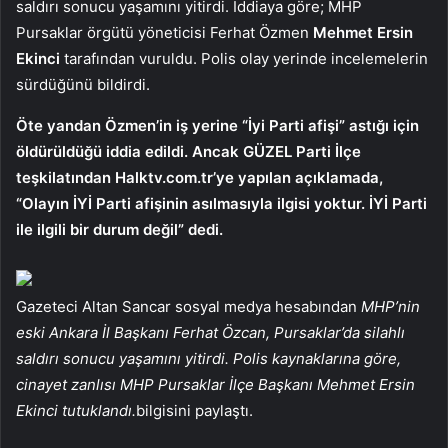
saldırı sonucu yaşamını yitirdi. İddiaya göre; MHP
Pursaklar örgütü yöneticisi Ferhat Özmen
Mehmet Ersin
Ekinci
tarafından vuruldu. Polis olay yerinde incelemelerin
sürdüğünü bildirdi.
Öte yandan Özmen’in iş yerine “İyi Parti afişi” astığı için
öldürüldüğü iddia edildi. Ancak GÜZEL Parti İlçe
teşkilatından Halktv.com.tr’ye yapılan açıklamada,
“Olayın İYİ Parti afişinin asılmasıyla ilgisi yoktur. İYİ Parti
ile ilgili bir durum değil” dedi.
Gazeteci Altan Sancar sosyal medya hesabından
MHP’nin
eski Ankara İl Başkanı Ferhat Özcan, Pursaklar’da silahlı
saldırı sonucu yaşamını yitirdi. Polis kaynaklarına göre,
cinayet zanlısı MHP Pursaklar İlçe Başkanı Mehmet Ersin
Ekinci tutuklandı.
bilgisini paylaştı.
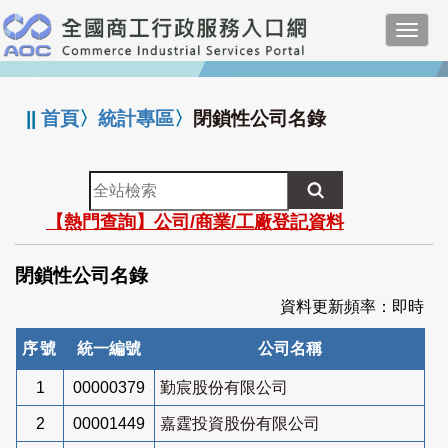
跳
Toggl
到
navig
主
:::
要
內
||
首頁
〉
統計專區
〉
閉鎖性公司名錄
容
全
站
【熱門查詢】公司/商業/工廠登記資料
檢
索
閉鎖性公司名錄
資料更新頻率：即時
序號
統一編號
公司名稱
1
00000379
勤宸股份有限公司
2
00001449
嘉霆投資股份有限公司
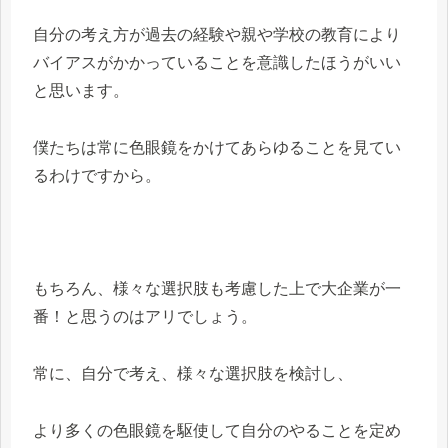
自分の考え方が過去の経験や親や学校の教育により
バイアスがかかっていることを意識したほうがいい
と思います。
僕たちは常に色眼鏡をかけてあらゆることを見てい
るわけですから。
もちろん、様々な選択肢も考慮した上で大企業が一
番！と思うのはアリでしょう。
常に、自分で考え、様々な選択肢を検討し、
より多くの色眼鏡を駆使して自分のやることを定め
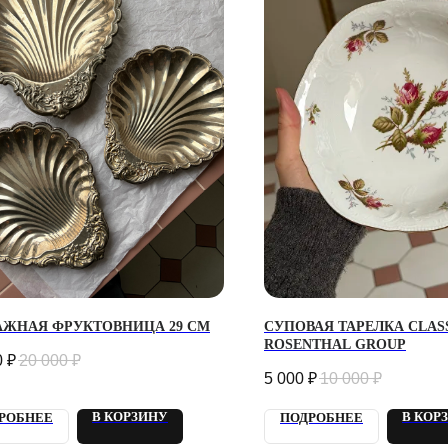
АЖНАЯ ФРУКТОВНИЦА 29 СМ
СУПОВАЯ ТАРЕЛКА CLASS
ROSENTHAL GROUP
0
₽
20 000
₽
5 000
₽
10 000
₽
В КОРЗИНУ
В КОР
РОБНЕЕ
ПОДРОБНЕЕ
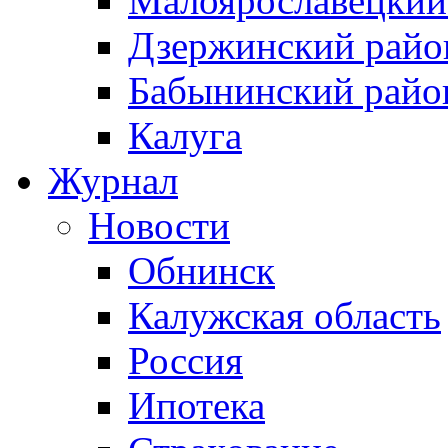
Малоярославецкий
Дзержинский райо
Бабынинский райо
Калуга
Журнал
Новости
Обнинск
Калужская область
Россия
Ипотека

========

▶ THE PROBLEM:
State how many lines in the listing above contain "Polis". Nothing else is needed.

▶ ANSWER FOR THIS EXERCISE:
2